KOBUNSHI RONBUNSHU Volume 66, Issue 1

Improvement of Transparency of Optical Polymer by Amorphous Structure Control

Light scattering of amorphous optical polymer glasses was studied to investigate the local structure. The light scattering loss of poly(methyl methacrylate)(PMMA) glasses varied widely with polymerization conditions, even though a contaminant-free monomer were used. PMMA glasses polymerized below the glass transition temperature (T_g) had an excess scattering loss due to a large-size (tens of nm) heterogeneous structure with a refractive-index difference of the order of 10^-4. With polymerization above T_g, no excess scattering was observed. On the other hand, polystyrene (PS) glasses polymerized below or above T_g had no excess scattering, and thus no large size heterogeneities. The origin of the large heterogeneous structure in amorphous polymer glass is discussed.

Synthesis and Photo-induced Deprotection Reaction of Noria Derivatives containing Acetal Moieties

The synthesis, physical property, and photo-induced deprotection reaction of noria derivative containing acetal moieties were examined. All the hydroxyl groups of noria were converted to acetal moieties, to afford the corresponding noria derivative (noria-Acetal). The thermal stability and solubility of noria-Acetal were good, respectively. Furthermore, the photo-induced deprotection reaction of noria-Acetal was examined in the presence of a photo-acid generator in the film state upon UV irradiation, and it was found that acetal groups were changed to carboxyl acid groups smoothly without further heating. It was expected that noria-Acetal would be applicable to next generation positive working photo-resist materials with high resolution for electron beam (EB) or extreme ultraviolet (EUV) resist systems.

Distributed-Feedback Solid-State Dye Laser in Visible Wavelength Region

We fabricated two types of relief gratings by an etchless process utilizing a two-beam interference method. The gratings had a pitch of 403 and 272 nm, respectively. The gratings were coated with solidified organic dyes, such as rhodamine B and stilbene 420, with xerogel or acrylic plastic as a host material for the organic dyes. The samples were pumped with the second or the third harmonic generation of Nd:YAG laser, and we obtained laser oscillations at 600.5, 601.1 nm in the red wavelength region and at 407.1 nm in the blue wavelength region. The spectra had widths of 0.1 nm. Therefore, we showed that a DFB solid-state dye laser can emit single longitudinal mode laser beams. We also evaluated other optical properties of the gratings. The results showed that the gratings have enough diffraction efficiency and enough durability to be used as a resonator of DFB solid dye lasers.

Refractive Index Prediction System of Optical Polymers

In order to use polymers as various optical materials, such as in flat panel displays, optical discs, optical lenses, and optical fibers, ideal optical characteristics needs to be achieved, such as high transparency, and control of the refractive index. We clarify the quantitative relation between the essential optical properties of polymers, and the chemical structure of the repeat unit, in order to predict optical properties only from the chemical structure of the repeat unit.

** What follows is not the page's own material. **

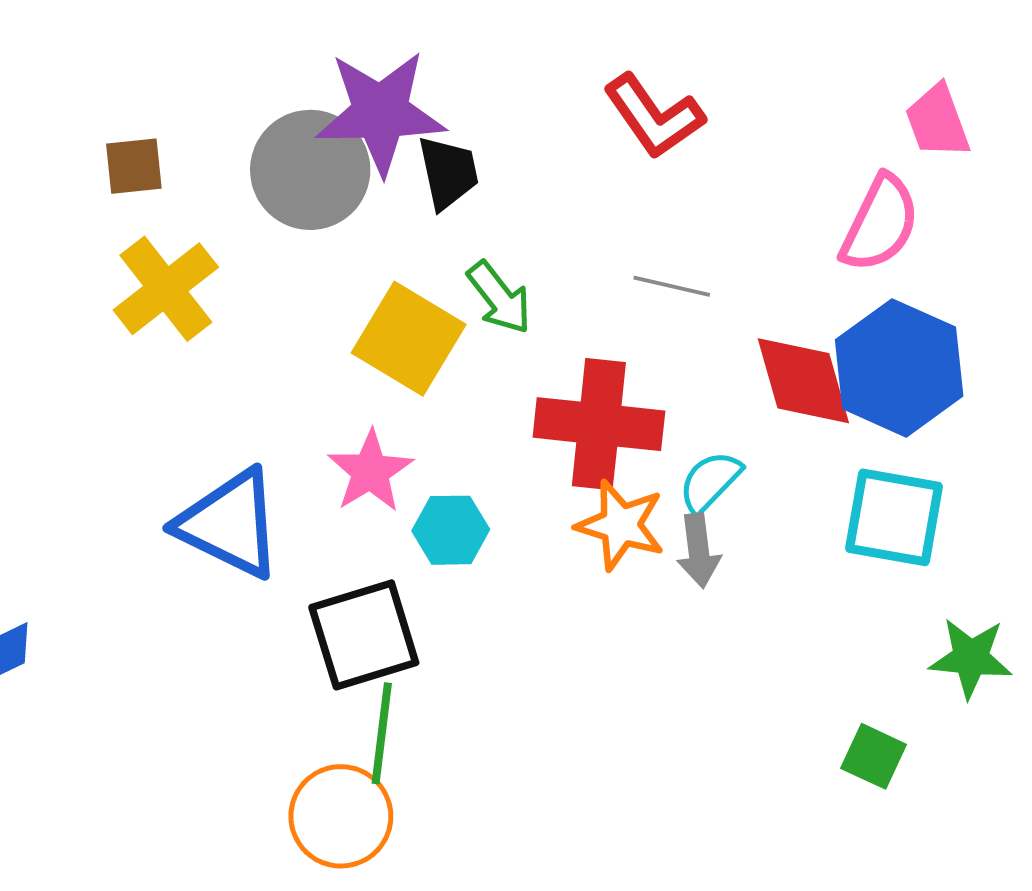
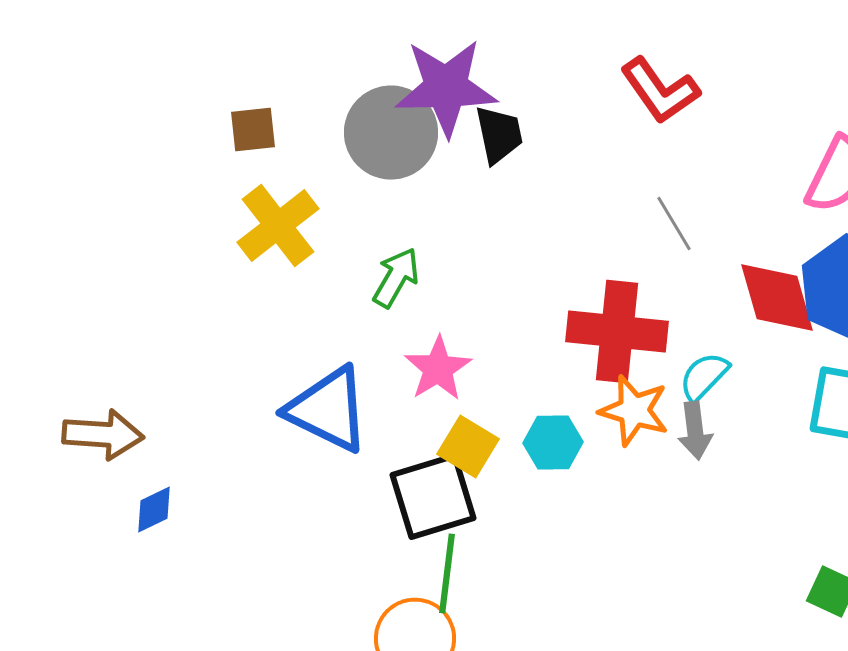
gray line: (672, 286) -> (674, 224), turned 46
green arrow: (499, 298) -> (396, 278), moved, turned -112
yellow square: (409, 339) -> (468, 447), moved, size x0.7
cyan hexagon: (451, 530) -> (553, 443), moved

A system which predicts the refractive index of polymers quantitatively from its chemical structure is reported. This prediction system is useful for the molecular design of optical polymers.

Physical Aging and Refractive Index of Optical Polymer Glass

Physical aging of optical polymer glasses was studied by refractive index measurements. We measured the change of refractive index of polystyrene (PS) glass after annealing at temperatures below its glass transition temperature (T_g) by optical prism coupling, and determined volume relaxation by physical aging using the Lorentz-Lorenz equation. The maximum volume relaxation for PS glass occurred at 20°C below T_g.

Synthesis of Photo-curable Hyperbranched Polycarbonates with Terminal Methacryloyl Groups and their Photo-curing Reaction

Synthesis and functionalization of hyperbranched polycarbonate (HBPC) were examined. The reaction of bisphenol A bis(chloroformate) (BABC) and 1,1,1-tris(4-hydroxyphenyl)ethane (THPE) performed in the presence of pyridine in THF gave soluble hyperbranched polycarbonate in high yields. Furthermore, the reaction of the resulting HBPC with methacrylic anhydride was carried out in pyridine to produce the photo-curable hyperbranched polycarbonate (HBPCMA) with methacryloyl groups at the ends of the polymer chains. The photo-initiated radical polymerization of HBPEMA was examined in the presence of photo-initiator in the film state upon UV irradiation, and it was found that the photo-initiated radical polymerization proceeded smoothly to give the cured films. It was also observed that the rate of the photo-radical polymerization of hyperbranched polymer was higher than that of a linear polymer. Furthermore, it was found that the change in the refractive index before and after photo-curing reaction of HBPCMA was larger than that of a linear polymer.